EWPC provides a new configuration in which the natural monopoly is reduced to the transportation system of the electric market, where the old configuration produces much higher and more volatile prices.
The Natural Monopoly Transportation System
By José Antonio Vanderhorst-Silverio, Ph.D.Systemic Consultant: ElectricityCopyright © 2007 José Antonio Vanderhorst-Silverio. All rights reserved. No part of this article may be reproduced or transmitted in any form or by any means, electronic or mechanical, including photocopying and recording, without written permission from José Antonio Vanderhorst-Silverio. Please write to javs@ieee.org to contact the author for any kind of engagement.
In The Magic Deregulation Formula, I took the challenge to respond in full to Professor Ferdinand E. Banks article A New Lecture on Electric Deregulation Failure, and in particular the statement “No playing games on the consumer side of the market can possibly offset the pressure on prices resulting from conventional profit maximizing behavior on the supply side. Put another way, given the technological configuration of the electric sector (e.g. increasing returns to scale), deregulation invariably leads to much higher and more volatile prices.”
I read slowly the article now and the other three comments. He is right that deregulation as practiced with economy first, reliability second, (E1R2) is a failure. However, the industry as a whole is not a “natural monopoly.” Under EWPC, the transportation utility is considered a natural monopoly. Once you apply the reliability first, economy second, (R1E2), policy, all things get settled, since the centralized market can be divided into two interrelated markets:
1) The controlled natural monopoly integrated (T&D) transportation market, and
2) The open market without price controls, but under prudential regulations, on the generation, retail, and customer value chain.

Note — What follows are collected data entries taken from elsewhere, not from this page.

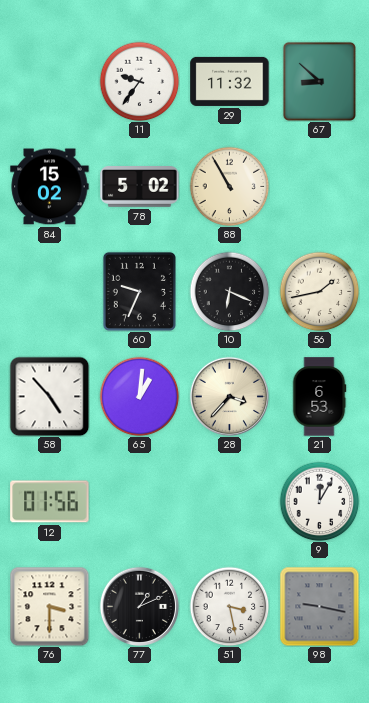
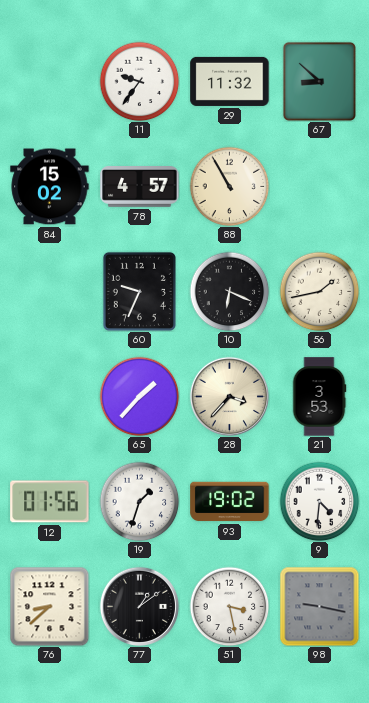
78: 5:02 -> 4:57
58: 4:53 -> none
65: 1:01 -> 1:37
21: 6:53 -> 3:53
19: none -> 1:33
93: none -> 19:02
9: 12:05 -> 4:31
76: 3:30 -> 8:38
77: 1:11 -> 1:09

Economic efficiency gets divided in two sequential steps. With the “reliability first,” the grid is planned to enable maximum welfare in the open market as explained in Free Market and Central Planning, Under R1E2. With “economy second,” actual social welfare is practiced, “as each competitive retailer develop, with business model innovations, the resources of the demand side, to integrate demand into power system planning, operation and control, [then] a robust, vibrant, and fully functional, electrical and market, power sector can evolve.”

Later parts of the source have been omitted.